7. Les deux irrégularités analysées ci-dessus sont, chacune, de nature à entacher d'illégalité la décision attaquée.
8. Il résulte de tout de ce qui précède que, sans qu'il soit besoin de statuer sur les autres moyens de la requête, Mme B... est fondée à soutenir que c'est à tort que, par le jugement attaqué, le tribunal administratif de Melun a rejeté sa demande tendant à l'annulation de la décision du 4 juillet 2017 de la rectrice de l'académie de Créteil.
Sur les frais liés à l'instance :
9. Il y a lieu, dans les circonstances de l'espèce, de mettre à la charge de l'Etat la somme de 1 500 euros au titre des frais exposés par Mme B... et non compris dans les dépens.
DÉCIDE :
Article 1er : Le jugement n° 1705213, 1707184 du tribunal administratif de Melun du 17 décembre 2019, en tant qu'il rejette la demande de Mme B... tendant à l'annulation de la décision du 4 juillet 2017 de la rectrice de l'académie de Créteil, ainsi que ladite décision, sont annulés.
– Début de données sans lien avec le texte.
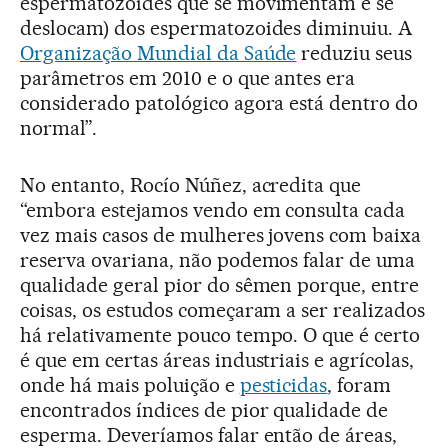
espermatozoides que se movimentam e se
deslocam) dos espermatozoides diminuiu. A
Organização Mundial da Saúde
reduziu seus
parâmetros em 2010 e o que antes era
considerado patológico agora está dentro do
normal”.
No entanto, Rocío Núñez, acredita que
“embora estejamos vendo em consulta cada
vez mais casos de mulheres jovens com baixa
reserva ovariana, não podemos falar de uma
qualidade geral pior do sêmen porque, entre
coisas, os estudos começaram a ser realizados
há relativamente pouco tempo. O que é certo
é que em certas áreas industriais e agrícolas,
onde há mais poluição e
pesticidas
, foram
encontrados índices de pior qualidade de
esperma. Deveríamos falar então de áreas,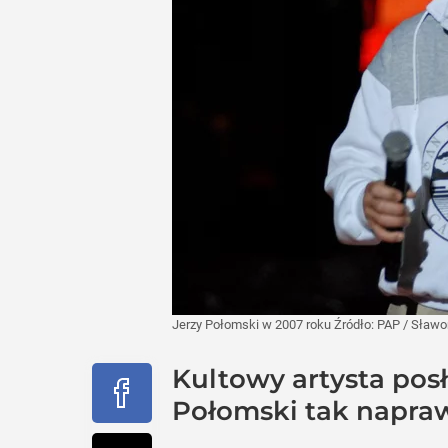
Jerzy Połomski w 2007 roku
Źródło:
PAP
/
Sławom
Kultowy artysta posł
Połomski tak napraw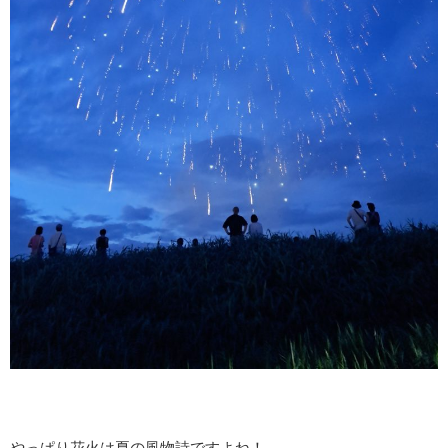
やっぱり花火は夏の風物詩ですよね！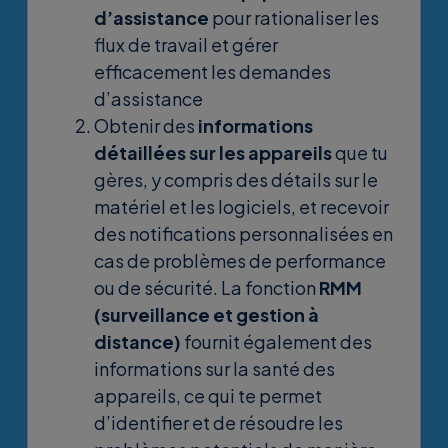
d’assistance
pour rationaliser les
flux de travail et gérer
efficacement les demandes
d’assistance
Obtenir des
informations
détaillées sur les appareils
que tu
gères, y compris des détails sur le
matériel et les logiciels, et recevoir
des notifications personnalisées en
cas de problèmes de performance
ou de sécurité. La fonction
RMM
(surveillance et gestion à
distance)
fournit également des
informations sur la santé des
appareils, ce qui te permet
d’identifier et de résoudre les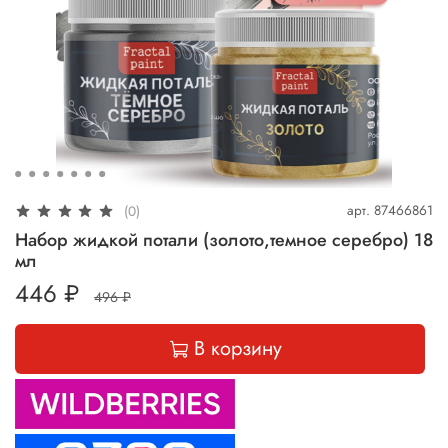
арт.
87466861
(0)
Набор жидкой потали (золото,темное серебро) 18
мл
446 ₽
496 ₽
В корзину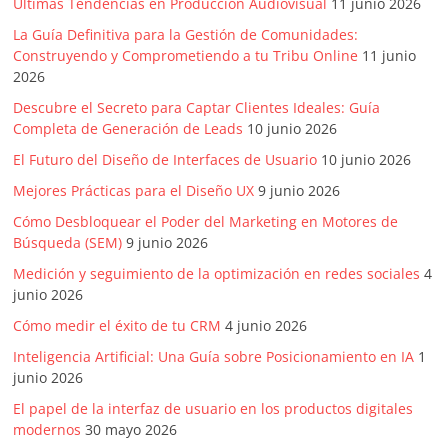
Últimas Tendencias en Producción Audiovisual
11 junio 2026
La Guía Definitiva para la Gestión de Comunidades:
Construyendo y Comprometiendo a tu Tribu Online
11 junio
2026
Descubre el Secreto para Captar Clientes Ideales: Guía
Completa de Generación de Leads
10 junio 2026
El Futuro del Diseño de Interfaces de Usuario
10 junio 2026
Mejores Prácticas para el Diseño UX
9 junio 2026
Cómo Desbloquear el Poder del Marketing en Motores de
Búsqueda (SEM)
9 junio 2026
Medición y seguimiento de la optimización en redes sociales
4
junio 2026
Cómo medir el éxito de tu CRM
4 junio 2026
Inteligencia Artificial: Una Guía sobre Posicionamiento en IA
1
junio 2026
El papel de la interfaz de usuario en los productos digitales
modernos
30 mayo 2026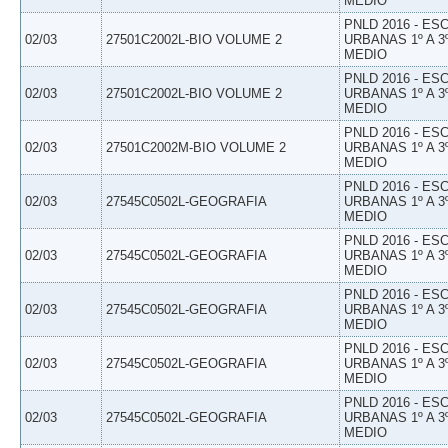
MEDIO
PNLD 2016 - E
02/03
27501C2002L-BIO VOLUME 2
URBANAS 1º A 3
MEDIO
PNLD 2016 - E
02/03
27501C2002L-BIO VOLUME 2
URBANAS 1º A 3
MEDIO
PNLD 2016 - E
02/03
27501C2002M-BIO VOLUME 2
URBANAS 1º A 3
MEDIO
PNLD 2016 - E
02/03
27545C0502L-GEOGRAFIA
URBANAS 1º A 3
MEDIO
PNLD 2016 - E
02/03
27545C0502L-GEOGRAFIA
URBANAS 1º A 3
MEDIO
PNLD 2016 - E
02/03
27545C0502L-GEOGRAFIA
URBANAS 1º A 3
MEDIO
PNLD 2016 - E
02/03
27545C0502L-GEOGRAFIA
URBANAS 1º A 3
MEDIO
PNLD 2016 - E
02/03
27545C0502L-GEOGRAFIA
URBANAS 1º A 3
MEDIO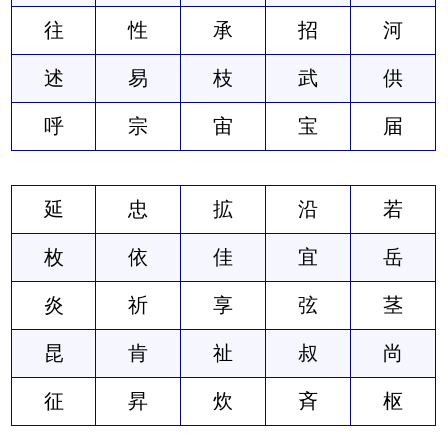
往
性
承
招
河
述
易
枝
武
供
呼
宗
宙
宝
届
延
忠
拡
沿
若
枚
依
佳
宜
岳
炎
祈
享
弦
茎
昆
肯
祉
叔
尚
征
昇
炊
斉
枢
Article 2 : L'Etat versera à Mme B... la somme de 1 500 euros sur le fondement de l'article L. 761-1 du code de justice administrative.
Article 3 : Le présent arrêt sera notifié à Mme A... B... et au ministre de l'éducation nationale, de la jeunesse et des sports.
Copie en sera adressée au recteur de l'académie de Créteil.
Délibéré après l'audience du 14 octobre 2021, à laquelle siégeaient :
- Mme Vinot, présidente de chambre,
- Mme Vrignon-Villalba, présidente assesseure,
- M. Aggiouri, premier conseiller.
Rendu public par mise à disposition au greffe, le 16 novembre 2021.
La rapporteure,
C. VRIGNON-VILLALBALa présidente,
H. VINOT
La greffière,
F. DUBUY-THIAM
La République mande et ordonne au ministre de l'éducation nationale, de la jeunesse et des sports en ce qui le concerne ou à tous huissiers de justice à ce requis en ce qui concerne les voies de droit commun contre les parties privées, de pourvoir à l'exécution de la présente décision.